Colin Craig v Cameron Slater libel case: The downfall of a political party – National


Cameron Slater, left, and Colin Craig. Photos / File
Cameron Slater, left, and Colin Craig. Photos / File

You needed a torch to see what was going on in the Colin Craig vs Cameron Slater libel counterclaim held in courtroom 14 at the High Court of Auckland on Tuesday. The air was dark with the smoking ruins of a political party.

Craig’s Conservative Party had once come close to power. But there was a sex scandal, which is to say there had been a scandal without anyone actually having sex, and the party’s credibility went up in flames. The embers were poked and raked here and there on Tuesday by party officials who talked about the fire that consumed the Conservatives as a consequence of Craig’s unholy lust for his press secretary, Rachel MacGregor.

It was pitiful. This is the way politics ends: not with a bang, but a sext.

The court heard how Craig tried putting out the fire with gasoline. He held endless press conferences and continually alluded to “inappropriate behaviour” with MacGregor. It drove the media into a frenzy, said Slater’s lawyer, Brian Henry, who had an eventful day in court.

He poked a bear.

We know this because Justice Kit Toogood said to him: “You poked the bear.” He meant Henry’s handling of Bev Adair-Beets, who replaced MacGregor as Craig’s press secretary, and who appeared in court as a witness against Slater. She made an immediate impression. She wore a red watchstrap and red nailpolish, and carried a red purse, a red laptop cover, and inside her red handbag was a ball of red wool.

Henry had asked her about MacGregor’s personal view of Craig. Their relationship is central to the libel claim. Craig says Slater libelled him on the Whaleoil site; Slater says Craig libelled him in a booklet, with the rather unoriginal title Dirty Politics.

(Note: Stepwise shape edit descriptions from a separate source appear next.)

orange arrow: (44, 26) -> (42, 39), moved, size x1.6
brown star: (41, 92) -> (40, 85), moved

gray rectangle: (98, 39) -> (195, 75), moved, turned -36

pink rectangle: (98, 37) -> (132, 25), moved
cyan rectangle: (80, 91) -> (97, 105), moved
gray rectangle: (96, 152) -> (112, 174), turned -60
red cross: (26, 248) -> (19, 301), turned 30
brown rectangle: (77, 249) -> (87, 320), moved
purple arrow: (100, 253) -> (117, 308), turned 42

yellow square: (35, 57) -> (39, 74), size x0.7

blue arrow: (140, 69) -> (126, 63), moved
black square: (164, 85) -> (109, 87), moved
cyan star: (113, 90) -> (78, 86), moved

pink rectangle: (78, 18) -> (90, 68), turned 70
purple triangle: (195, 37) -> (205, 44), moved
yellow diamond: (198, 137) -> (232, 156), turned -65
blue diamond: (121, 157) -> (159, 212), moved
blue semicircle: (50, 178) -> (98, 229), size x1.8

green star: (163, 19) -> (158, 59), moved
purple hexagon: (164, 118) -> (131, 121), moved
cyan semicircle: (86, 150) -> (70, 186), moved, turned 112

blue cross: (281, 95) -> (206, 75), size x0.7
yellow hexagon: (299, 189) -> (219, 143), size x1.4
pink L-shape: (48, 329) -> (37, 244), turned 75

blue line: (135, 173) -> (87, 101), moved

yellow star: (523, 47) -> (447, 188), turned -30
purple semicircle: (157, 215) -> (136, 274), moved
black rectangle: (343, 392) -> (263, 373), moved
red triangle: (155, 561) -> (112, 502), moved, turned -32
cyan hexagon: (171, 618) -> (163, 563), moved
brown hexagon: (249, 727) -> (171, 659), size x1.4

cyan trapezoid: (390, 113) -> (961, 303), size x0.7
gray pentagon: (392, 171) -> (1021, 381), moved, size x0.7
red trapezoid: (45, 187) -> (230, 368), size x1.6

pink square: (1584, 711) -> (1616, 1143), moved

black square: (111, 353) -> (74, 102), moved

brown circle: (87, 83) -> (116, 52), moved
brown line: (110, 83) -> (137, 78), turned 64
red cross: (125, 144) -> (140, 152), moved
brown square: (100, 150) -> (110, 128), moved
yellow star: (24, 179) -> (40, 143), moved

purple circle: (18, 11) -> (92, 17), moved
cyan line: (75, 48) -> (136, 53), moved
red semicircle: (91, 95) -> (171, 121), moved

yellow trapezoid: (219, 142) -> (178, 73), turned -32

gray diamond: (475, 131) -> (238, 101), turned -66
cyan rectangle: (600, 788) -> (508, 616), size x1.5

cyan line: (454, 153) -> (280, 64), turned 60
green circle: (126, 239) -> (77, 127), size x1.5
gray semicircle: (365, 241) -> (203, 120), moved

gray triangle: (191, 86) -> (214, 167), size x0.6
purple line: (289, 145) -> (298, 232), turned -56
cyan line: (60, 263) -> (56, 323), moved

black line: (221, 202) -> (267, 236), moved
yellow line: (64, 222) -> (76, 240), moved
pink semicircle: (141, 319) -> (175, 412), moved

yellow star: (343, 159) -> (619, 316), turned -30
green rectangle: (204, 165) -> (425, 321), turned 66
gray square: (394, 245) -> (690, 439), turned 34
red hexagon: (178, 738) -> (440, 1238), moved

Slater’s blog posts had cast Craig as an obsessive, grubby sex pest; Craig hit back at Slater, and maintained that MacGregor and himself shared a beautiful but forbidden love.

Henry to Adair-Beets: “What do you have to say about Rachel MacGregor’s tweet in which she wrote, ‘Craig is trying to frame me as a mistress’?”

Adair-Beets, quietly: “I’m sorry she said that.”

Henry, loudly: “Well, maybe she said that because it’s her side of the story, but maybe you’re so beholden and besotted with Mr Craig that you think it can’t be right.”

Adair-Beets, alarmed: “How can you use a word like that! What sort of statement is that! How could you – “

Henry, waving his small paws, attempting to interrupt: “No, you can’t – “

His Honour, successfully interrupting: “No, Mr Henry. You poked the bear. Let her speak.”
Adair-Beets, very loudly, also shakily: “Besotted! Good grief! If you knew anything about me and my background of abuse, you wouldn’t throw words like that around!’

Her eyes were red behind her red-framed glasses.

She was followed in the witness stand by Laurence Day, who donated $675,000 to the party’s 2014 election campaign. He described himself as a businessman and an investor.

As he gave evidence about Craig’s conduct with MacGregor – the sext, the letters, the cards, the poetry – he surely heard all that money gurgling down the drain. Bad investment. Grand political hopes undone by ordinary lust.